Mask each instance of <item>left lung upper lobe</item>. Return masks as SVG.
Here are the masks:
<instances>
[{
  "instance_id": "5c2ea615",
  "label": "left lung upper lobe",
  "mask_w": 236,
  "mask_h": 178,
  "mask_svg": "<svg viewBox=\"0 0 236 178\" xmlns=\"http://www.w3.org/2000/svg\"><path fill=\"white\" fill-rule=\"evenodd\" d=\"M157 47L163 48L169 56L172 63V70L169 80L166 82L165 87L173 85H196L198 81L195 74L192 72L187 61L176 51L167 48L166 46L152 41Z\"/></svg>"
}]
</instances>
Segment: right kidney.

==

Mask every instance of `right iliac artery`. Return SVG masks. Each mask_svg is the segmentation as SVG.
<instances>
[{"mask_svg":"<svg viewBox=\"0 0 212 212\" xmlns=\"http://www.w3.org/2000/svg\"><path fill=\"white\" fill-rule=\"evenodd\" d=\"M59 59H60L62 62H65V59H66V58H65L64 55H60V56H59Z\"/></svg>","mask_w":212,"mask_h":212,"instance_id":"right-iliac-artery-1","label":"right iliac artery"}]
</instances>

◆ Directions for this task
Nothing but the lines above from the one containing "Mask each instance" through the one containing "Segment: right kidney." should appear in the answer, each repeated exactly.

◆ Solution for this task
Mask each instance of <item>left lung upper lobe</item>. Return masks as SVG.
Here are the masks:
<instances>
[{
  "instance_id": "5c2ea615",
  "label": "left lung upper lobe",
  "mask_w": 236,
  "mask_h": 178,
  "mask_svg": "<svg viewBox=\"0 0 236 178\" xmlns=\"http://www.w3.org/2000/svg\"><path fill=\"white\" fill-rule=\"evenodd\" d=\"M157 47L163 48L169 56L172 63V70L169 80L166 82L165 87L173 85H196L198 81L195 74L192 72L187 61L176 51L167 48L166 46L152 41Z\"/></svg>"
}]
</instances>
Segment: right kidney.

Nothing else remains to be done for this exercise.